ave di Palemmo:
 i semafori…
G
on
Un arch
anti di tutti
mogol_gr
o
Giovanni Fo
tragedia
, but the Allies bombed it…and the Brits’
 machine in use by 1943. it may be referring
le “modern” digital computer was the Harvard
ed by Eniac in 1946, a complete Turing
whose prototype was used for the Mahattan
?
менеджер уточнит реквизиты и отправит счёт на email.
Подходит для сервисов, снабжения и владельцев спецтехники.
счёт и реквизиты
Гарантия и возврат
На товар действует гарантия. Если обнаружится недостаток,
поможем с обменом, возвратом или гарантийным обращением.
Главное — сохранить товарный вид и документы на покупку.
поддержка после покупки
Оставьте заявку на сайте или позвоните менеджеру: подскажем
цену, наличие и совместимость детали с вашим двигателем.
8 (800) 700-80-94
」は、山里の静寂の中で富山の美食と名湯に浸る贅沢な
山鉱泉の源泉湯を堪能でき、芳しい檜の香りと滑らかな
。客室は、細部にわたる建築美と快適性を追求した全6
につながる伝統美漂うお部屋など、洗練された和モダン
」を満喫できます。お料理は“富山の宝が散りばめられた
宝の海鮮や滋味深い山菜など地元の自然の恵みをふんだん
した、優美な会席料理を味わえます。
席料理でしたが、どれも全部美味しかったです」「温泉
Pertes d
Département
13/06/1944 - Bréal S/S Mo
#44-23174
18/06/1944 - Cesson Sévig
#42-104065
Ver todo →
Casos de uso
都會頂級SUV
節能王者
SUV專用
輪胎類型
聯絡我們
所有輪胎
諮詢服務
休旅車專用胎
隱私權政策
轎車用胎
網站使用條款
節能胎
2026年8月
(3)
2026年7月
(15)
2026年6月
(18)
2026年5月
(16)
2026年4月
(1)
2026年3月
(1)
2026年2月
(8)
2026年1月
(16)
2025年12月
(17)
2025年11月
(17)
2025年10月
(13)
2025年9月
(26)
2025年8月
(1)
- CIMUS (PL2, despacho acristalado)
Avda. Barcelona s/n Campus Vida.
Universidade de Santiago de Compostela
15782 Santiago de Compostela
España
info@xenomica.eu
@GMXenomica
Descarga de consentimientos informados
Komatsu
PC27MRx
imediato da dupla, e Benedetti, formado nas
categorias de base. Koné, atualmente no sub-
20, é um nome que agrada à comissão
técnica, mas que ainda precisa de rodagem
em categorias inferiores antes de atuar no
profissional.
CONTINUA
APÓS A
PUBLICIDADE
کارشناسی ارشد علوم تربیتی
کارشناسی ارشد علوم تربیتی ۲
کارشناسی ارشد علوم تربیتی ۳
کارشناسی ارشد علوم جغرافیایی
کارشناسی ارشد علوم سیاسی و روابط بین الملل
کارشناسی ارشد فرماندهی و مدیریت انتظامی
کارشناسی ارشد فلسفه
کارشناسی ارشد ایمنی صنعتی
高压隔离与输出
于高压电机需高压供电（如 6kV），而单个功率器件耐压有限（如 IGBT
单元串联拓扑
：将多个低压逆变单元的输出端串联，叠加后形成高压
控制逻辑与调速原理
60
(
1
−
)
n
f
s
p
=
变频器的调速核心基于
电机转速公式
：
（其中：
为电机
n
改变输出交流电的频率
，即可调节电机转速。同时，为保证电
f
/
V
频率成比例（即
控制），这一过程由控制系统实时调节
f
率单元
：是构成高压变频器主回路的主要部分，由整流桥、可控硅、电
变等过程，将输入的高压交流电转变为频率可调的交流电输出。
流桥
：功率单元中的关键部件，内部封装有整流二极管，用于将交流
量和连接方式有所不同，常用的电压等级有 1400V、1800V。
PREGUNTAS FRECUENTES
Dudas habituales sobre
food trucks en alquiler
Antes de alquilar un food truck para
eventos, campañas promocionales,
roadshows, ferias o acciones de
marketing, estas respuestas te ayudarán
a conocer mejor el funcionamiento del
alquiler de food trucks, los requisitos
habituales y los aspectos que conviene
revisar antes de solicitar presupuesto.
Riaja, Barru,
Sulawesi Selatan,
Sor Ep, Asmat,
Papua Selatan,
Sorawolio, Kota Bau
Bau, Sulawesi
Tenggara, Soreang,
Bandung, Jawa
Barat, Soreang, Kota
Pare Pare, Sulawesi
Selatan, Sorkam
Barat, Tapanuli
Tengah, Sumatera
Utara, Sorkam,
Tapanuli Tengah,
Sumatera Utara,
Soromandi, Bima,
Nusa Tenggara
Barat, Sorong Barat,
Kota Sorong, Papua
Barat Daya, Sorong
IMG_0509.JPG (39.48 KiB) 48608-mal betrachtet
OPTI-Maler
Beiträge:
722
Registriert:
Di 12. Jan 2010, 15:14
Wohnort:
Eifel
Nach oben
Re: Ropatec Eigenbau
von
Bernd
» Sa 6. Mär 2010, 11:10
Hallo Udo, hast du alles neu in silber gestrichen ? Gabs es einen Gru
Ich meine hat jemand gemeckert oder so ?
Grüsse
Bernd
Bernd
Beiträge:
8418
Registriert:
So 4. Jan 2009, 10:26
============
■ **Problem details**: Output the records exactly, including every line.

■ **Written response**:
ave di Palemmo:
 i semafori…
G
on
Un arch
anti di tutti
mogol_gr
o
Giovanni Fo
tragedia
, but the Allies bombed it…and the Brits’
 machine in use by 1943. it may be referring
le “modern” digital computer was the Harvard
ed by Eniac in 1946, a complete Turing
whose prototype was used for the Mahattan
?
менеджер уточнит реквизиты и отправит счёт на email.
Подходит для сервисов, снабжения и владельцев спецтехники.
счёт и реквизиты
Гарантия и возврат
На товар действует гарантия. Если обнаружится недостаток,
поможем с обменом, возвратом или гарантийным обращением.
Главное — сохранить товарный вид и документы на покупку.
поддержка после покупки
Оставьте заявку на сайте или позвоните менеджеру: подскажем
цену, наличие и совместимость детали с вашим двигателем.
8 (800) 700-80-94
」は、山里の静寂の中で富山の美食と名湯に浸る贅沢な
山鉱泉の源泉湯を堪能でき、芳しい檜の香りと滑らかな
。客室は、細部にわたる建築美と快適性を追求した全6
につながる伝統美漂うお部屋など、洗練された和モダン
」を満喫できます。お料理は“富山の宝が散りばめられた
宝の海鮮や滋味深い山菜など地元の自然の恵みをふんだん
した、優美な会席料理を味わえます。
席料理でしたが、どれも全部美味しかったです」「温泉
Pertes d
Département
13/06/1944 - Bréal S/S Mo
#44-23174
18/06/1944 - Cesson Sévig
#42-104065
Ver todo →
Casos de uso
都會頂級SUV
節能王者
SUV專用
輪胎類型
聯絡我們
所有輪胎
諮詢服務
休旅車專用胎
隱私權政策
轎車用胎
網站使用條款
節能胎
2026年8月
(3)
2026年7月
(15)
2026年6月
(18)
2026年5月
(16)
2026年4月
(1)
2026年3月
(1)
2026年2月
(8)
2026年1月
(16)
2025年12月
(17)
2025年11月
(17)
2025年10月
(13)
2025年9月
(26)
2025年8月
(1)
- CIMUS (PL2, despacho acristalado)
Avda. Barcelona s/n Campus Vida.
Universidade de Santiago de Compostela
15782 Santiago de Compostela
España
info@xenomica.eu
@GMXenomica
Descarga de consentimientos informados
Komatsu
PC27MRx
imediato da dupla, e Benedetti, formado nas
categorias de base. Koné, atualmente no sub-
20, é um nome que agrada à comissão
técnica, mas que ainda precisa de rodagem
em categorias inferiores antes de atuar no
profissional.
CONTINUA
APÓS A
PUBLICIDADE
کارشناسی ارشد علوم تربیتی
کارشناسی ارشد علوم تربیتی ۲
کارشناسی ارشد علوم تربیتی ۳
کارشناسی ارشد علوم جغرافیایی
کارشناسی ارشد علوم سیاسی و روابط بین الملل
کارشناسی ارشد فرماندهی و مدیریت انتظامی
کارشناسی ارشد فلسفه
کارشناسی ارشد ایمنی صنعتی
高压隔离与输出
于高压电机需高压供电（如 6kV），而单个功率器件耐压有限（如 IGBT
单元串联拓扑
：将多个低压逆变单元的输出端串联，叠加后形成高压
控制逻辑与调速原理
60
(
1
−
)
n
f
s
p
=
变频器的调速核心基于
电机转速公式
：
（其中：
为电机
n
改变输出交流电的频率
，即可调节电机转速。同时，为保证电
f
/
V
频率成比例（即
控制），这一过程由控制系统实时调节
f
率单元
：是构成高压变频器主回路的主要部分，由整流桥、可控硅、电
变等过程，将输入的高压交流电转变为频率可调的交流电输出。
流桥
：功率单元中的关键部件，内部封装有整流二极管，用于将交流
量和连接方式有所不同，常用的电压等级有 1400V、1800V。
PREGUNTAS FRECUENTES
Dudas habituales sobre
food trucks en alquiler
Antes de alquilar un food truck para
eventos, campañas promocionales,
roadshows, ferias o acciones de
marketing, estas respuestas te ayudarán
a conocer mejor el funcionamiento del
alquiler de food trucks, los requisitos
habituales y los aspectos que conviene
revisar antes de solicitar presupuesto.
Riaja, Barru,
Sulawesi Selatan,
Sor Ep, Asmat,
Papua Selatan,
Sorawolio, Kota Bau
Bau, Sulawesi
Tenggara, Soreang,
Bandung, Jawa
Barat, Soreang, Kota
Pare Pare, Sulawesi
Selatan, Sorkam
Barat, Tapanuli
Tengah, Sumatera
Utara, Sorkam,
Tapanuli Tengah,
Sumatera Utara,
Soromandi, Bima,
Nusa Tenggara
Barat, Sorong Barat,
Kota Sorong, Papua
Barat Daya, Sorong
IMG_0509.JPG (39.48 KiB) 48608-mal betrachtet
OPTI-Maler
Beiträge:
722
Registriert:
Di 12. Jan 2010, 15:14
Wohnort:
Eifel
Nach oben
Re: Ropatec Eigenbau
von
Bernd
» Sa 6. Mär 2010, 11:10
Hallo Udo, hast du alles neu in silber gestrichen ? Gabs es einen Gru
Ich meine hat jemand gemeckert oder so ?
Grüsse
Bernd
Bernd
Beiträge:
8418
Registriert:
So 4. Jan 2009, 10:26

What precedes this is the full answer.